上野会長は、「だんだんそういう創薬ターゲットは少なくなってきていると感じている。一方で、治らない疾患はいまだに多くあり、それがだんだん希少疾患になってきた」と説明。“ベストインクラス”を目指す競争から、「希少疾患などで、それぞれの企業が自分の得意分野を見つけ、どういうイノベーションを発揮できるかという、別の意味での競争が生まれてくるのではと思っている」と話した。
一方で、「科学技術の進歩で、一言で言えば、新たなモダリティで切り込めるようになった。規模に頼らずに、チャンスは逆に広がっているのではないか」と話す。さらに、遺伝子解析や病因解明に至る探索研究などが進んでいることにも触れ、「世界で存在感を表せるようなチャンスが、これから増えるのではないか」との考えを示した。
“創薬力”がグローバル売上で語られがちなことにも疑問を示し、アルツハイマー病治療薬・レカネマブや、ALS治療薬・ラジカヴァを引き合いに、「世界的に薬がない中で世界に出しているという意味では、そういう存在感の表し方もあると思う。世界の希少疾患に向けて、日本の製薬企業はこれからまだ貢献できる」と強調。「“オンリーワン”の医薬品を創出できるような企業が日本にあったら、世界から見ても素晴らしいことではないか。規模ではなく、日本の製薬企業は、こういう所で頑張っているというようなことが発信できれば、日本は素晴らしい国だと思っていただける日が来るのではと思っている。そういうものを実現したい」と熱く語った。

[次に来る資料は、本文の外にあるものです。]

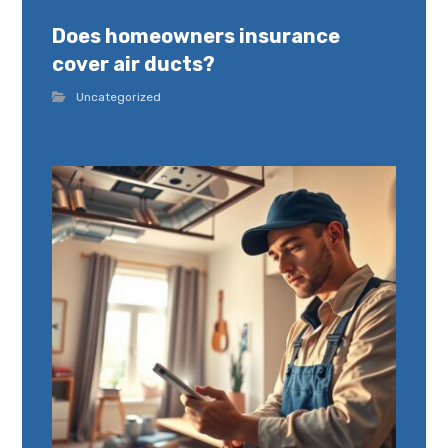
Does homeowners insurance
cover air ducts?
Uncategorized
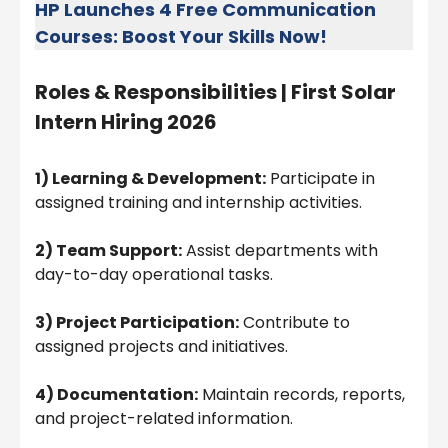
HP Launches 4 Free Communication
Courses: Boost Your Skills Now!
Roles & Responsibilities |
First Solar
Intern Hiring 2026
1) Learning & Development:
Participate in
assigned training and internship activities.
2) Team Support:
Assist departments with
day-to-day operational tasks.
3) Project Participation:
Contribute to
assigned projects and initiatives.
4) Documentation:
Maintain records, reports,
and project-related information.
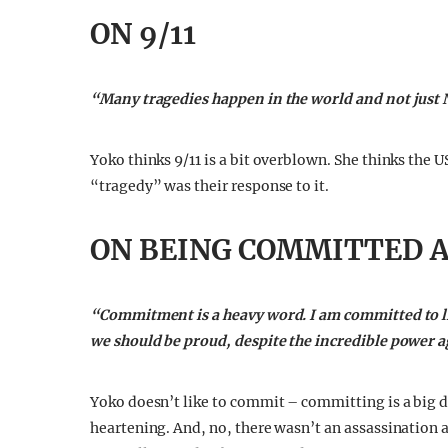
ON 9/11
“Many tragedies happen in the world and not just
Yoko thinks 9/11 is a bit overblown. She thinks the U
“tragedy” was their response to it.
ON BEING COMMITTED 
“Commitment is a heavy word. I am committed to life.
we should be proud, despite the incredible power a
Yoko doesn’t like to commit – committing is a big d
heartening. And, no, there wasn’t an assassination a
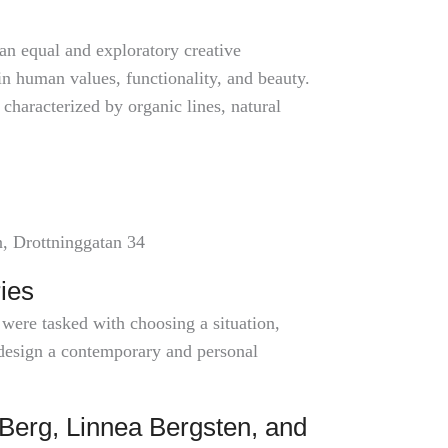
an equal and exploratory creative
in human values, functionality, and beauty.
characterized by organic lines, natural
n, Drottninggatan 34
ies
 were tasked with choosing a situation,
o design a contemporary and personal
Berg, Linnea Bergsten, and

◎希少疾患で治験が進みやすい国に 一度仮承認などの薬事規制の検討も
希少疾患で日本の製薬企業が存在感を発揮するうえで、治験環境や承認など、薬事規制面での整備の必要性も指摘した。新型コロナのパンデミックで患者数の組み入れが難しいなどの課題も明らかになったことに触れ、「重篤な希少疾患で、治験に患者数が集まらない場合と、生活習慣病のような薬の治験のあり方、それぞれたぶんありようが違っている。それに対して、もう少し具体的にケースバイケースで、どういう承認手段がいいのか。あるいは、一旦仮承認を与えた後の本承認に向けてとか、そういう設計が必要になってくるのではないか」と述べた。また、海外データの利用についても検討が必要との考えを示した。
上野会長は、小規模の治験で仮承認をするなど、「希少疾患などに対する治験が進みやすい制度が必要だ。世界に先駆けて日本の企業が新薬を出しますよ、ということ。逆に、グローバル企業が日本ファーストで入ってくるかもしれない」と話し、日本の強みを活かすために、国にも制度面での後押しを求めた。
◎“エコシステム”を回す コラボの数やプレーヤー数の増加を成果に
エコシステムの重要性が指摘される中で、会長を務める2年間で、「コラボレーションの数や、プレーヤー数の増加などがある程度数字的に示せれば、まず一ついいのではないか」と成果にも意欲をみせる。
上野会長は就任会見で、創薬力強化に向けて、「創薬エコシステムがうまく回るための“ミッシングピース”を見つけていきたい」と意欲を語っていたが、「アカデミアやベンチャーなどのスタート地点はひょっとしたら早いのかもしれないが、事業化するスピードなどは海外に対して後れを取っているというのは事実だろう。それは何か。資金なのか、制度なのか。そこをもう少し掘り下げていくというのが“ミッシングピース”だと思う」と述べ、原因を突き止め、解決に注力する姿勢も強調した。
◎24年度薬価改定「特許期間中の薬価維持」が命題 長期収載品の議論「我々も覚悟」
一方で、「イノベーションの適切な評価」の必要性も強調。新薬創出等加算の臨時・特例的な増額がなされた2023年度薬価制度改革を振り返り、「イノベーションの評価はされたと思っている。ただ、枕詞的に、“短期的”とか“一時的”という言葉がついている。単年度ではなく、制度としてこうしましょう、ということが2年間でできれば私なりの成果かな、と思っている」と述べた。
24年度改定の議論に向けては、「特許期間中の薬価維持」を命題に位置付ける。イノベーションの薬価上の評価としては新薬創出等加算があるが、「新薬創出等加算は、一度薬価改定で下げておいて、要件に該当する製品に上乗せする仕組みだ。我々は、こういう製品であれば、薬価を維持するということ。そうなれば、予見性も保てる」と述べた。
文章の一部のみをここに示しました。